In an ideal world, it would be nice to focus on the humanities and arts but this is not the ideal world. What is realistic is that you have young people and adults who cannot read, write or do math competently and competitively.That should be your focus.
Create a commission to bridge the business community to the schools and see what skills are needed and then have the schools offer them which will then allow people to get better paying jobs and afford the finer things in life and appreciate the higher level of things like the humanities and the arts.
Research will tell you that a child cannot concentrate and learn new concepts in school without the basics of food and clothing.
What makes you think that with adults, basics should not also come first? Before you dream of a humanities commission, you need to focus on that RI population who will need to acquire decent, well-paying jobs, who will need help in keeping their houses and not have banks foreclose on them. They need to reach that point before they can then use their extra discretionary income to enjoy art, history, literature and other fields.
If you dont consider this group of people, then you are catering to those with money –the wealthy and the highly educated who have the time to pursue such interests…

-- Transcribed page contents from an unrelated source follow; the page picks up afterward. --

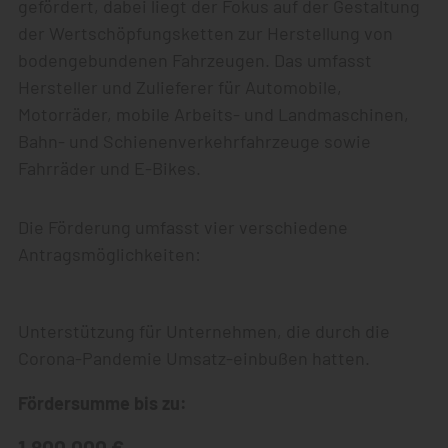
gefördert, dabei liegt der Fokus auf der Gestaltung
der Wertschöpfungsketten zur Herstellung von
bodengebundenen Fahrzeugen. Das umfasst
Hersteller und Zulieferer für Automobile,
Motorräder, mobile Arbeits- und Landmaschinen,
Bahn- und Schienenverkehrfahrzeuge sowie
Fahrräder und E-Bikes.
Die Förderung umfasst vier verschiedene
Antragsmöglichkeiten:
Unterstützung für Unternehmen, die durch die
Corona-Pandemie Umsatz-einbußen hatten.
Fördersumme bis zu:
1.800.000 €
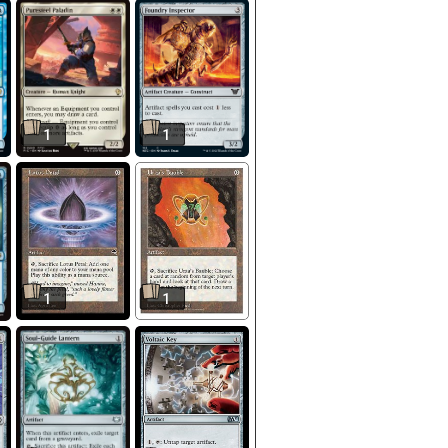
1
1
1
1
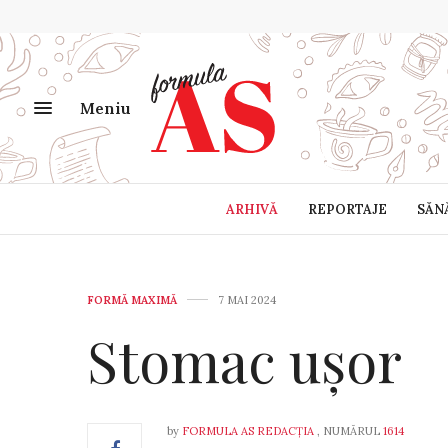
Meniu
ARHIVĂ
REPORTAJE
SĂN
FORMĂ MAXIMĂ
7 MAI 2024
Stomac ușor
by
FORMULA AS REDACȚIA
, NUMĂRUL
1614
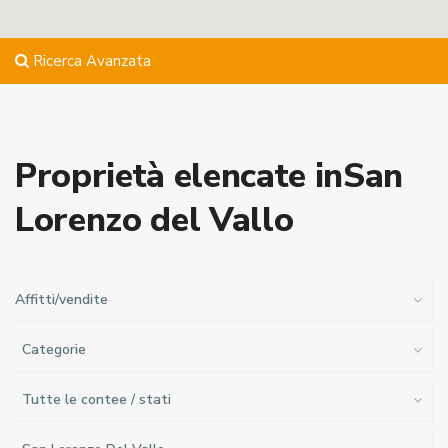
Ricerca Avanzata
Proprietà elencate inSan
Lorenzo del Vallo
Affitti/vendite
Categorie
Tutte le contee / stati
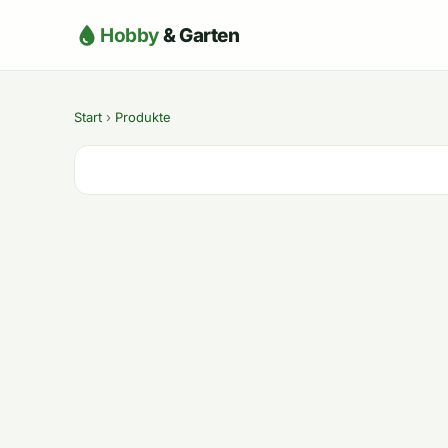
Hobby
& Garten
Start
›
Produkte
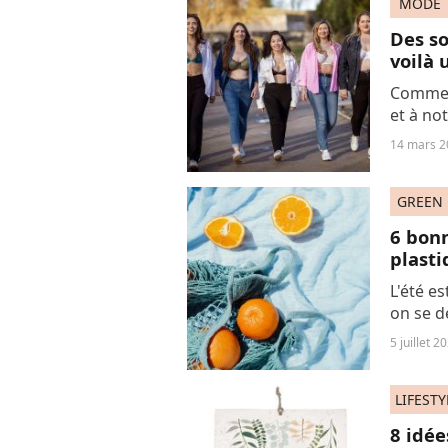
MODE
Des so
voilà 
Commen
et à not
d'un te
14 mars 2
Abracad
reponsa
GREEN
6 bonn
plast
L'été es
on se d
nos con
5 juillet 2
montagn
LIFESTY
8 idée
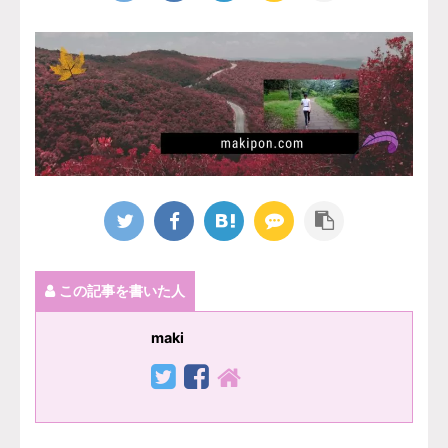
この記事を書いた人
maki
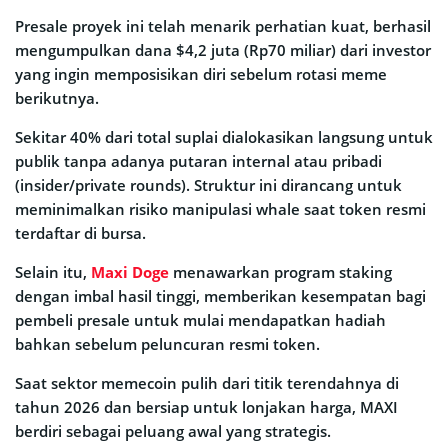
Presale proyek ini telah menarik perhatian kuat, berhasil
mengumpulkan dana $4,2 juta (Rp70 miliar) dari investor
yang ingin memposisikan diri sebelum rotasi meme
berikutnya.
Sekitar 40% dari total suplai dialokasikan langsung untuk
publik tanpa adanya putaran internal atau pribadi
(insider/private rounds). Struktur ini dirancang untuk
meminimalkan risiko manipulasi whale saat token resmi
terdaftar di bursa.
Selain itu,
Maxi Doge
menawarkan program staking
dengan imbal hasil tinggi, memberikan kesempatan bagi
pembeli presale untuk mulai mendapatkan hadiah
bahkan sebelum peluncuran resmi token.
Saat sektor memecoin pulih dari titik terendahnya di
tahun 2026 dan bersiap untuk lonjakan harga, MAXI
berdiri sebagai peluang awal yang strategis.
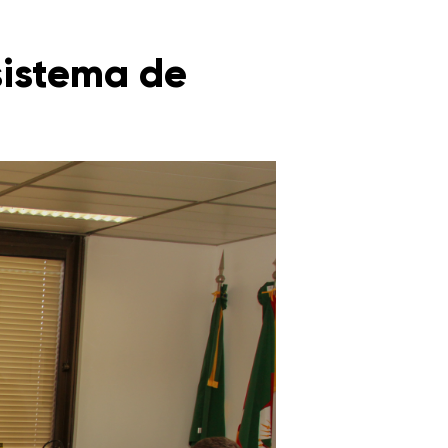
sistema de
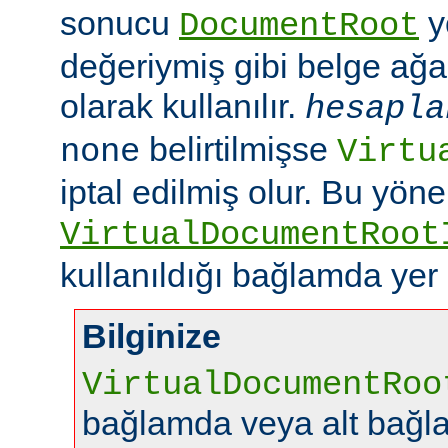
sonucu
y
DocumentRoot
değeriymiş gibi belge ağac
olarak kullanılır.
hesapla
belirtilmişse
none
Virtu
iptal edilmiş olur. Bu yön
VirtualDocumentRoot
kullanıldığı bağlamda yer
Bilginize
VirtualDocumentRoo
bağlamda veya alt bağl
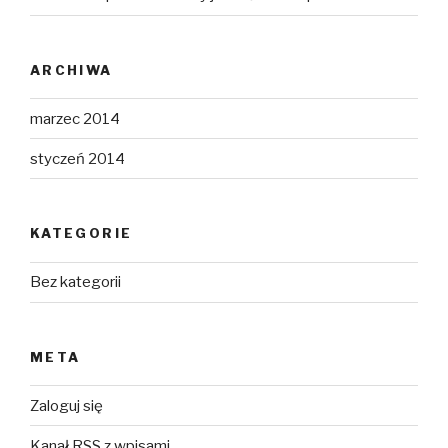
ARCHIWA
marzec 2014
styczeń 2014
KATEGORIE
Bez kategorii
META
Zaloguj się
Kanał
RSS
z wpisami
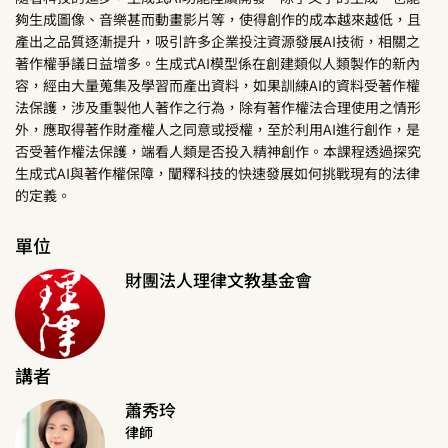
夠生成圖像、音樂甚而動畫影片等，使得創作的成本越來越低，且
產出之品質逐漸提升，吸引許多企業投注資源發展AI技術，相關之
著作權爭議日益增多。生成式AI模型係在創建類似人類製作的新內
容，經由大量蒐集及學習而產出資料，如果訓練AI的資料受著作權
法保護，涉及重製他人著作之行為，除有著作權法合理使用之情形
外，應取得著作財產權人之同意或授權，至於利用AI進行創作，是
否受著作權法保護，端看人類是否投入精神創作。本課程透過探究
生成式AI與著作權保障，闡釋科技的快速發展如何挑戰現有的法律
的定義。
單位
財團法人理律文教基金會
講者
蕭秀玲
律師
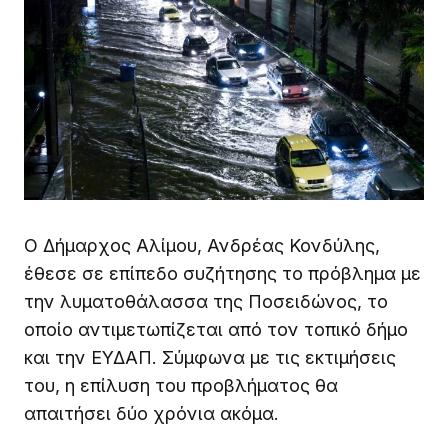
Ο Δήμαρχος Αλίμου, Ανδρέας Κονδύλης,
έθεσε σε επίπεδο συζήτησης το πρόβλημα με
την λυματοθάλασσα της Ποσειδώνος, το
οποίο αντιμετωπίζεται από τον τοπικό δήμο
και την ΕΥΔΑΠ. Σύμφωνα με τις εκτιμήσεις
του, η επίλυση του προβλήματος θα
απαιτήσει δύο χρόνια ακόμα.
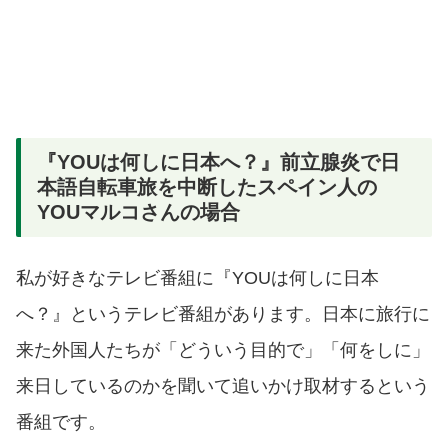
『YOUは何しに日本へ？』前立腺炎で日
本語自転車旅を中断したスペイン人の
YOUマルコさんの場合
私が好きなテレビ番組に『YOUは何しに日本
へ？』というテレビ番組があります。日本に旅行に
来た外国人たちが「どういう目的で」「何をしに」
来日しているのかを聞いて追いかけ取材するという
番組です。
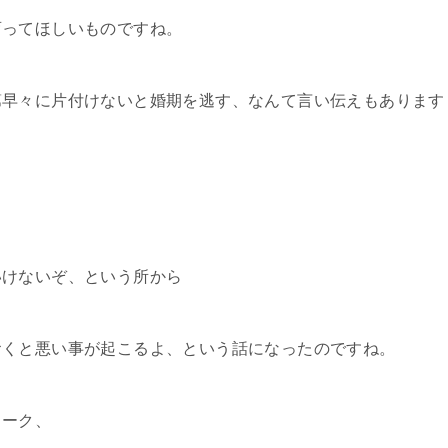
育ってほしいものですね。
第早々に片付けないと婚期を逃す、なんて言い伝えもあります
、
いけないぞ、という所から
おくと悪い事が起こるよ、という話になったのですね。
ワーク、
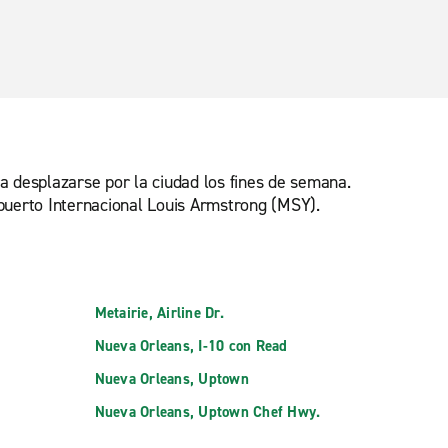
ra desplazarse por la ciudad los fines de semana.
opuerto Internacional Louis Armstrong (MSY).
Metairie, Airline Dr.
Nueva Orleans, I-10 con Read
Nueva Orleans, Uptown
Nueva Orleans, Uptown Chef Hwy.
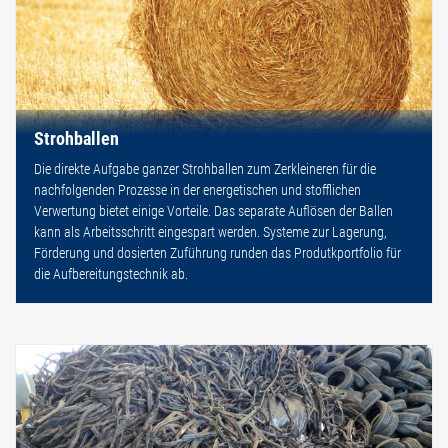
Strohballen
Die direkte Aufgabe ganzer Strohballen zum Zerkleineren für die
nachfolgenden Prozesse in der energetischen und stofflichen
Verwertung bietet einige Vorteile. Das separate Auflösen der Ballen
kann als Arbeitsschritt eingespart werden. Systeme zur Lagerung,
Förderung und dosierten Zuführung runden das Produtkportfolio für
die Aufbereitungstechnik ab.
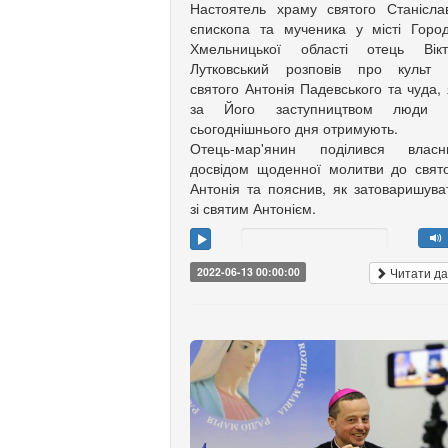
Настоятель храму святого Станісла
єпископа та мученика у місті Горо
Хмельницької області отець Вікт
Лутковський розповів про культ 
святого Антонія Падевського та чуда, 
за Його заступництвом люди 
сьогоднішнього дня отримують.
Отець-мар'янин поділився власн
досвідом щоденної молитви до свят
Антонія та пояснив, як затоваришув
зі святим Антонієм.
Читати да
2022-06-13 00:00:00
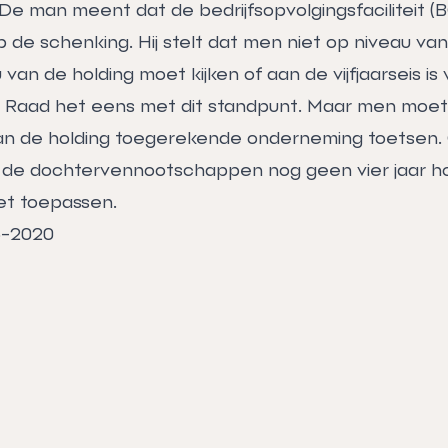
e man meent dat de bedrijfsopvolgingsfaciliteit (
p de schenking. Hij stelt dat men niet op niveau va
van de holding moet kijken of aan de vijfjaarseis is
e Raad het eens met dit standpunt. Maar men moet
aan de holding toegerekende onderneming toetsen
 de dochtervennootschappen nog geen vier jaar h
et toepassen.
5-2020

Comment #4 by dis gusted on 2012 04 01

The Democrats are destroying Rhode Island. They all need to go in November! Our cities are going bankrupt and they do nothing to help except focus on their own agenda legislation.

Comment #5 by guy smily on 2012 04 01

As time passes, more Americans wil realize that political favortism is a matter of how far apart one's ankles are.

Sarah and I had our own special meeting in Juneau in 2008. I later declined to acknowledge any kinship to the Downs. When she hung up, she called Lincoln Chaffee's office. Good luck, Sarah.